_ASSIGNMENT:_
This task calls for copying each line below that contains "will".

#### DATASET RECORDS ####

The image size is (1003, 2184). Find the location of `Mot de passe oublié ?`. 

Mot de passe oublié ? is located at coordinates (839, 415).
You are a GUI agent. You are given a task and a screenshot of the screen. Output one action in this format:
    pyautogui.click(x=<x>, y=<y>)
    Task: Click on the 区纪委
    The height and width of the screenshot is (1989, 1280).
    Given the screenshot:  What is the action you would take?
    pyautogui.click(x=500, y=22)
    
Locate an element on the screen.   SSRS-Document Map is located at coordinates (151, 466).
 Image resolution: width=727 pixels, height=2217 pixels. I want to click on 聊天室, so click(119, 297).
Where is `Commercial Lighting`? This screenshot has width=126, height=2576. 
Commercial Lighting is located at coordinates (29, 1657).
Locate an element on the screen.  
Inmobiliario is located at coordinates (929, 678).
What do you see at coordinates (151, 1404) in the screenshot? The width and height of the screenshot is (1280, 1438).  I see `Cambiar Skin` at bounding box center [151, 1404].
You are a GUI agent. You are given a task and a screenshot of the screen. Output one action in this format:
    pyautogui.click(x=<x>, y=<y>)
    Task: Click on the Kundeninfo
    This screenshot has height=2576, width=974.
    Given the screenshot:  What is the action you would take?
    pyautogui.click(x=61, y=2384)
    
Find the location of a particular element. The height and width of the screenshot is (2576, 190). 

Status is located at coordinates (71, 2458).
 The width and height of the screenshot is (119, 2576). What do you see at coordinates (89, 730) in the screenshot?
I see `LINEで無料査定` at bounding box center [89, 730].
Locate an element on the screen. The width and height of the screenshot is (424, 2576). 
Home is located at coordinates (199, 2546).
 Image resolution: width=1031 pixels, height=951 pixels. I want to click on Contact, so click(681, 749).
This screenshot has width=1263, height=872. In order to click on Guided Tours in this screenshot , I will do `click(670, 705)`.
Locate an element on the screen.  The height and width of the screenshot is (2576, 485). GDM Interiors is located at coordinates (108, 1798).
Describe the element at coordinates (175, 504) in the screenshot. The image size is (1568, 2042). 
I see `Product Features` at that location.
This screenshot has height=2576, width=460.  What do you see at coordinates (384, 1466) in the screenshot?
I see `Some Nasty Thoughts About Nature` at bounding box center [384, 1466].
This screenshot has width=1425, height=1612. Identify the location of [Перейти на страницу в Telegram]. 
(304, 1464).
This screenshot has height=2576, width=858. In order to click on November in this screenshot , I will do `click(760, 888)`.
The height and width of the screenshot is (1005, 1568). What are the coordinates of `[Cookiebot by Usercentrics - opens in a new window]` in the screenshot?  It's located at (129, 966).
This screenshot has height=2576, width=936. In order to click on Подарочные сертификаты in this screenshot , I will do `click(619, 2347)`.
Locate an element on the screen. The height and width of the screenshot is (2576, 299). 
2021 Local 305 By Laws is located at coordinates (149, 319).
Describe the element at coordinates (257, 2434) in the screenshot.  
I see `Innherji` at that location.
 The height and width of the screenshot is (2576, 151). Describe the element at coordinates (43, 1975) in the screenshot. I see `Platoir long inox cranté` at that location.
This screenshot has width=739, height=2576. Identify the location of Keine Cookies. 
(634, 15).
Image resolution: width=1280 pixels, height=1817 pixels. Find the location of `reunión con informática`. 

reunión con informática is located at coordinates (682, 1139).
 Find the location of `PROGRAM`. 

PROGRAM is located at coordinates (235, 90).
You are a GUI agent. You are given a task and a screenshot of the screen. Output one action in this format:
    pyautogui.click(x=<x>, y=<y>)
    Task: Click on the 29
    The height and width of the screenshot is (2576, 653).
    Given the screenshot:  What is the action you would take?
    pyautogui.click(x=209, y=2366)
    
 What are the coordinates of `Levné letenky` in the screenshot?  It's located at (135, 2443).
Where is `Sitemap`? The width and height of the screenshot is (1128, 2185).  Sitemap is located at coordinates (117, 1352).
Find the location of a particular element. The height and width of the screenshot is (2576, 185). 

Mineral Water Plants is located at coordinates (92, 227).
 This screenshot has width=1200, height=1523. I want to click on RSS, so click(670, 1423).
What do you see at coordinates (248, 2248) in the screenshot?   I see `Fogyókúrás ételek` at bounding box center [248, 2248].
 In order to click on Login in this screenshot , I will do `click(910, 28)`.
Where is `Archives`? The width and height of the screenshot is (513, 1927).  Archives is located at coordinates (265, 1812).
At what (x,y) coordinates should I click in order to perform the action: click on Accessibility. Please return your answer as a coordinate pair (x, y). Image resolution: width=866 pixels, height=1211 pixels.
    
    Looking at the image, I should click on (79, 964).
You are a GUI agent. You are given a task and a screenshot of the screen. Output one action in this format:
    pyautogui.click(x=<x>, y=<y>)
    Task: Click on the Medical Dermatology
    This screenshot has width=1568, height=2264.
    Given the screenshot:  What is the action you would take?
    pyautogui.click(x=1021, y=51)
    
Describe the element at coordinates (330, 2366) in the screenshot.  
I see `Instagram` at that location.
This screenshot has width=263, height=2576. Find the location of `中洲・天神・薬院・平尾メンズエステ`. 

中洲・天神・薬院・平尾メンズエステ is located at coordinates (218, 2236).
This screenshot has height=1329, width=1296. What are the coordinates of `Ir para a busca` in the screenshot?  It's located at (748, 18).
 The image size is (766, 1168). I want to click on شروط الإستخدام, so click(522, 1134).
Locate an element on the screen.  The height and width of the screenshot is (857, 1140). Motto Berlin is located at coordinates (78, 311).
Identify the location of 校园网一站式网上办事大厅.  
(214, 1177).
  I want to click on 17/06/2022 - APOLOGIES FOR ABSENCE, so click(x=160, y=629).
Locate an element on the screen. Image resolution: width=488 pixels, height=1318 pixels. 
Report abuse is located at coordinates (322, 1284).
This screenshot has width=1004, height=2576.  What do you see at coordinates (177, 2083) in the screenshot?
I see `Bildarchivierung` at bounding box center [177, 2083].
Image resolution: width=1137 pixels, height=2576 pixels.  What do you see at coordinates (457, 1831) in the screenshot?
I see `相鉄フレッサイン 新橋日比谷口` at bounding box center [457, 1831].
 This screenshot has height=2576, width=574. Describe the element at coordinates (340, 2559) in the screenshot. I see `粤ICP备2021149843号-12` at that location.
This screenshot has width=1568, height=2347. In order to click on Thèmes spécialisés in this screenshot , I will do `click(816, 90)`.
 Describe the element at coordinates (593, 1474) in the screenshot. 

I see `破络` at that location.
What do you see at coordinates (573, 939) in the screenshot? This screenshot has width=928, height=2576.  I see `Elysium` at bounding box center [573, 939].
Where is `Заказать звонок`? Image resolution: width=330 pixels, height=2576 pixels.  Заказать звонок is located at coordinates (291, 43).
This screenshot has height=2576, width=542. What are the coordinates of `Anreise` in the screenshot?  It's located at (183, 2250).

####

_WRITTEN ANSWER:_
This screenshot has width=1263, height=872. In order to click on Guided Tours in this screenshot , I will do `click(670, 705)`.
This screenshot has height=2576, width=858. In order to click on November in this screenshot , I will do `click(760, 888)`.
This screenshot has height=2576, width=936. In order to click on Подарочные сертификаты in this screenshot , I will do `click(619, 2347)`.
 In order to click on Login in this screenshot , I will do `click(910, 28)`.
This screenshot has width=1568, height=2347. In order to click on Thèmes spécialisés in this screenshot , I will do `click(816, 90)`.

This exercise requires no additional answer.